So, this means that the data is actually there, but it's not actually used. Is this, because the whole table is a simple block? Would it be better to treat every cell as single block and represent the table structure on a higher level?

Sintun commented 6 years ago

Hi, I'm thinking about writing the API / structure part necessary to hold and access the otherwise lost information (as described by @troplin ). Is the approach described in @troplin s first comment feasible? Would a commit from a tesseract-team outsider be acceptable? Is there a Guideline for your c++ code-styling? And: Is this the right place to ask these questions?

amitdo commented 6 years ago

Hi @Sintun!

I'm thinking about writing the API / structure part necessary to hold and access the otherwise lost information (as described by @troplin ). Is the approach described in @troplin s first comment feasible?

I don't know.

Would a commit from a tesseract-team outsider be acceptable?

Yes, of course. https://github.com/tesseract-ocr/tesseract/graphs/contributors AFAIK, only 2 people in this list are from Google.

Whether a specific PR will be accepted or rejected will depend on it's code quality.

Don't break an existing API.

Is there a Guideline for your c++ code-styling?

Not officially, but since most of the code comes from Google, it's a good idea to use Google C++ Style Guide.

Is this the right place to ask these questions?

I think so. .

Sintun commented 6 years ago

Nice, I will start this and a traceback and possible fix of https://github.com/tesseract-ocr/tesseract/issues/1712 as a weekend-project.

amitdo commented 6 years ago

I suggest that you provide an example that demonstrates the use of the new API.

Good luck!

troplin commented 6 years ago

@Sintun It might actually be better to invert my API suggestion and do something like:

instead of my earlier suggestion, which was:

I don't know which one is better, it depends on what a block means to the engine. I already tried to figure out how the recognition process works on a high level, but I'm a bit lost.

Maybe someone with a deeper understanding of the internals could give a hint?

amitdo commented 6 years ago

Maybe someone with a deeper understanding of the internals could give a hint?

I think only @theraysmith can help here.

Sintun commented 6 years ago

@troplin At a first sight your new suggestion looks more logical. I hope that the existing structures will give me a clear path to hold the table information, otherwise i will stick with the most logical (at least for me) non-API breaking approach. Thanks for the hint, I will take it into account when looking at the code.

@amitdo I think i have to invest some time and dive through the surrounding code before i can understand helping hints of people who are familiar with the code base.

Shreeshrii commented 6 years ago

@zdenop Please label as Feature Request.

zdenop commented 6 years ago

@Sintun : any progress on this issue? Is API needs to be changes I would like to get it for 4.0 release...

Sintun commented 6 years ago

@Sintun : any progress on this issue? Is API needs to be changes I would like to get it for 4.0 release...

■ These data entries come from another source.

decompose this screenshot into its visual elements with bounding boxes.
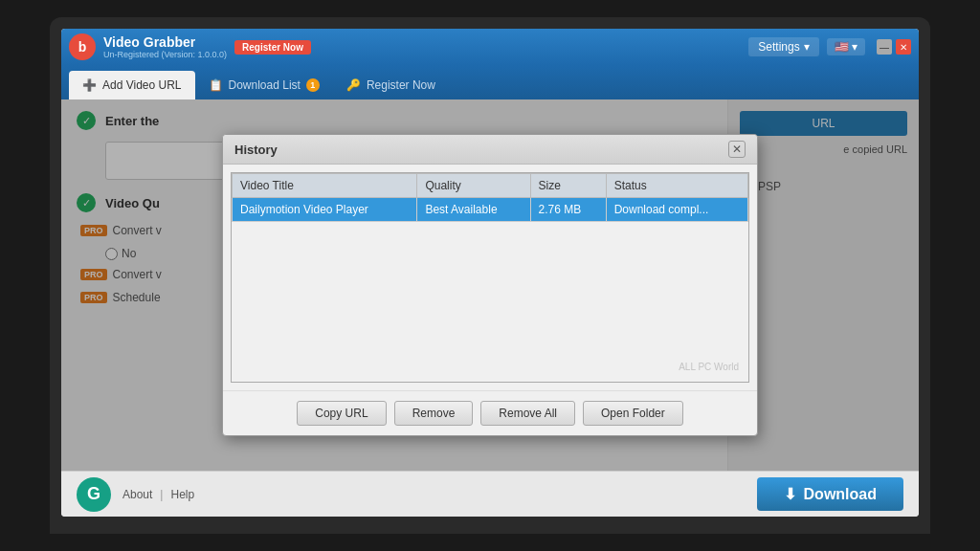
app-logo-g: G [77, 477, 111, 512]
modal-body: Video Title Quality Size Status [223, 165, 757, 390]
copy-url-button[interactable]: Copy URL [297, 401, 386, 426]
row-quality: Best Available [417, 198, 530, 222]
download-button[interactable]: ⬇ Download [757, 477, 903, 511]
app-title-group: Video Grabber Un-Registered (Version: 1.… [103, 34, 227, 59]
tab-add-video-label: Add Video URL [102, 78, 182, 92]
app-window: b Video Grabber Un-Registered (Version: … [61, 29, 919, 517]
about-link[interactable]: About [122, 488, 152, 501]
watermark-text: ALL PC World [679, 362, 739, 372]
row-status: Download compl... [606, 198, 747, 222]
modal-close-button[interactable]: ✕ [728, 141, 746, 158]
register-icon: 🔑 [346, 78, 361, 92]
history-table-container[interactable]: Video Title Quality Size Status [231, 172, 749, 383]
language-button[interactable]: 🇺🇸 ▾ [827, 38, 865, 55]
col-size: Size [530, 174, 606, 198]
chevron-down-icon: ▾ [804, 40, 810, 54]
footer-separator: | [160, 488, 163, 501]
title-bar-controls: Settings ▾ 🇺🇸 ▾ — ✕ [748, 37, 911, 56]
register-badge[interactable]: Register Now [234, 40, 311, 55]
download-label: Download [804, 486, 877, 503]
col-video-title: Video Title [233, 174, 417, 198]
app-name: Video Grabber [103, 34, 227, 50]
table-row[interactable]: Dailymotion Video Player Best Available … [233, 198, 748, 222]
tab-bar: ➕ Add Video URL 📋 Download List 1 🔑 Regi… [61, 65, 919, 99]
tab-register[interactable]: 🔑 Register Now [333, 71, 449, 99]
footer-links: About | Help [122, 488, 194, 501]
tab-register-label: Register Now [367, 78, 435, 92]
minimize-button[interactable]: — [877, 39, 892, 55]
download-list-badge: 1 [306, 78, 320, 92]
tab-download-list[interactable]: 📋 Download List 1 [195, 71, 333, 99]
col-quality: Quality [417, 174, 530, 198]
modal-overlay: History ✕ Video Title Quality [61, 99, 919, 471]
title-bar: b Video Grabber Un-Registered (Version: … [61, 29, 919, 65]
close-button[interactable]: ✕ [896, 39, 911, 55]
settings-label: Settings [758, 40, 799, 54]
row-title: Dailymotion Video Player [233, 198, 417, 222]
history-modal: History ✕ Video Title Quality [222, 134, 758, 436]
help-link[interactable]: Help [170, 488, 194, 501]
laptop-shell: b Video Grabber Un-Registered (Version: … [50, 17, 930, 534]
remove-button[interactable]: Remove [394, 401, 474, 426]
history-table: Video Title Quality Size Status [232, 173, 748, 222]
row-size: 2.76 MB [530, 198, 606, 222]
flag-chevron-icon: ▾ [852, 40, 858, 54]
settings-button[interactable]: Settings ▾ [748, 37, 818, 56]
laptop-screen: b Video Grabber Un-Registered (Version: … [61, 29, 919, 517]
modal-footer: Copy URL Remove Remove All Open Folder [223, 390, 757, 435]
bottom-bar: G About | Help ⬇ Download [61, 471, 919, 517]
col-status: Status [606, 174, 747, 198]
open-folder-button[interactable]: Open Folder [583, 401, 683, 426]
flag-icon: 🇺🇸 [835, 40, 849, 54]
modal-header: History ✕ [223, 135, 757, 165]
remove-all-button[interactable]: Remove All [480, 401, 575, 426]
add-video-icon: ➕ [82, 78, 97, 92]
tab-add-video[interactable]: ➕ Add Video URL [69, 71, 195, 99]
tab-download-list-label: Download List [229, 78, 301, 92]
modal-title: History [234, 143, 278, 157]
history-table-body: Dailymotion Video Player Best Available … [233, 198, 748, 222]
history-table-head: Video Title Quality Size Status [233, 174, 748, 198]
download-icon: ⬇ [784, 485, 796, 503]
logo-letter: b [78, 39, 87, 55]
window-controls: — ✕ [877, 39, 911, 55]
download-list-icon: 📋 [209, 78, 223, 92]
app-logo: b [69, 33, 96, 60]
app-subtitle: Un-Registered (Version: 1.0.0.0) [103, 50, 227, 59]
logo-g-letter: G [87, 484, 100, 504]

Unfortunately not yet, i'm still working on #1192 / #1712 , because it seems to be a more pressing matter.

krishna11888 commented 5 years ago

what happened to table extractor feature api

Sintun commented 5 years ago

Hi, I wanted to make the information accessible through the api. Unfortunately i wasn't able to find enough free time to do it. Fortunately my employer needs this feature, and I'm going to propose (next week) using this tesseract code and updating the tesseract api. I'm pretty confident that this will go through, so i could focus on it, which should enable me to finish it in the near future.

zdenop commented 5 years ago

Just side note: there is python project for extracting table data from pdf: Camelot and there is also web interface for it: excalibur

Sintun commented 5 years ago

Hi, today i started looking into this. I'm working on 5.0.0-alpha.

The found table rectangles are already exposed by the api, and I am not entirely shure yet, that the table structure isn't.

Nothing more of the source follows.